HSE interprets the control over the use of the adjuvant with the PPP as being at the point when the adjuvant is in physical contact with the PPP in the tank. The list entry includes the specific conditions of use relating to controls over use. Any change to these conditions requires an application to amend the list entry.
The regulations enable Ministers to:
1. Set data requirements which must be met for an adjuvant to appear on the Official List of Adjuvants. These data requirements (adjuvant data requirements and residues data requirements) form the basis of the application evaluated by HSE to determine the safe conditions of use of the adjuvant with an authorised plant protection product. Inclusion on the Official List of Adjuvants cannot be given subject to confirmatory data requirements.
2. Determine the conditions to which the use of the adjuvant with a PPP are subject. These conditions of use are published on the list entry for each adjuvant product. These may be amended for safety reasons or at the request of the applicant.
3. Set further requirements in the light of available information relating to the use of the adjuvant with authorised PPPs. This may result from a review of an individual or group of adjuvants. If an adjuvant fails to pass a review, the product may be removed from the official list. Inclusion on the Official List of Adjuvants cannot be given subject to confirmatory data requirements.
4. Remove an adjuvant from the official list for a variety of reasons:
- if the applicant fails to comply with any data requirements (as part of an application for official listing, or review)

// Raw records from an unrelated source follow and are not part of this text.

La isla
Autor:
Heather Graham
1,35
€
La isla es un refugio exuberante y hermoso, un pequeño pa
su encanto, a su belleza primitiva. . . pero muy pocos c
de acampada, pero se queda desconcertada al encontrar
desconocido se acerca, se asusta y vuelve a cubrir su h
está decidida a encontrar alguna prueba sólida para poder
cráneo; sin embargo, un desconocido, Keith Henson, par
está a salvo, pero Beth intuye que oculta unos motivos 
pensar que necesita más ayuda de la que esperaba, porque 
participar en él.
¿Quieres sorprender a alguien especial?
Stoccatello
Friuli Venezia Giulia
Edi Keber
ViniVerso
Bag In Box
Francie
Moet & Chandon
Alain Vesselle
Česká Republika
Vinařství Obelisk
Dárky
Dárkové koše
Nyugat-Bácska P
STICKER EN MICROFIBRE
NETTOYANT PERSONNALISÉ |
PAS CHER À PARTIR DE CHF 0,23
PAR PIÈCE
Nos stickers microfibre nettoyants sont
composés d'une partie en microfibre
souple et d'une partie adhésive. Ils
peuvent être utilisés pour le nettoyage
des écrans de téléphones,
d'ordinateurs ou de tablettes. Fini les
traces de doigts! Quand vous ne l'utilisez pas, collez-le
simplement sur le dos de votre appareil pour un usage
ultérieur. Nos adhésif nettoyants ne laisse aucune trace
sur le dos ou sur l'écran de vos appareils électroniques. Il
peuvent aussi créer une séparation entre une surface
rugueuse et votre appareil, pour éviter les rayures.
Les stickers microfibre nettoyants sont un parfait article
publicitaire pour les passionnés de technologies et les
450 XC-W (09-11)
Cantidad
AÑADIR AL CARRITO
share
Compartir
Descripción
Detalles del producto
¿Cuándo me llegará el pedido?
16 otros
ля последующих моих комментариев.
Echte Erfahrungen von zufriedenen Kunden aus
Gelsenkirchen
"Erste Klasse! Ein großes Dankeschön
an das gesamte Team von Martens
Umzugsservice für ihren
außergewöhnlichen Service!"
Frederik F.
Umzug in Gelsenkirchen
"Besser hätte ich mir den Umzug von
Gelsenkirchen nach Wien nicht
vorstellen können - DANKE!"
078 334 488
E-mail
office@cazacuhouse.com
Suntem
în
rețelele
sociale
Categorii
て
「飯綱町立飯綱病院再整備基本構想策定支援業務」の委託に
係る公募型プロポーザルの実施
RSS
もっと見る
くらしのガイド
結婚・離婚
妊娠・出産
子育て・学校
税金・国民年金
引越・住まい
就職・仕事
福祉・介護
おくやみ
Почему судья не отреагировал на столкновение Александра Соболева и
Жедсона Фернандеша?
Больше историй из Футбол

- contains an unacceptable co-formulant
- if any relevant product literature is not in accordance with the published conditions of use of the adjuvant, (relevant literature includes the product labelling, any accompanying leaflet, or any other literature describing the product produced by the applicant)
- for safety reasons
- at the request of the applicant company
Although there are no direct legal controls over the marketing and advertisement of adjuvants, an adjuvant may be removed from the list if the label or any other relevant literature promotes the use of an adjuvant with a PPP in a way that would either contravene the conditions of use of the adjuvant as detailed in the list entry, or the PPP authorisation. HSE provides advice on the adjuvant label text in their letter accompanying the list entry for guidance.
Other relevant legislation
The aspects that are not controlled under the regulations (for example storage, operator protection prior to use, environmental and toxicological classification of adjuvants) are controlled by other legislation:
- the Health and Safety at Work Act, 1974
- the Control of Substances Hazardous to Health Regulations (COSHH) 2002 (as amended in 2004
- Regulation (EC)1272/2008 on classification, labelling and packaging of substances and mixtures. It is known by its abbreviated form: 'the CLP Regulation' or 'CLP'.Adjuvant products come under the definition of 'general preparations' and must be classified and labelled in accordance with CLP. You should provide details of proposed classification and associated labelling when you submit your application
When an adjuvant is supplied and marketed together with a PPP for mixing before use, known as a 'twin-pack', it is considered to be part of the authorised PPP.
Whether or not that adjuvant is on the official list, the plant protection product/adjuvant combination must be considered by HSE for safety and efficacy as part of an application for an authorisation of the PPP.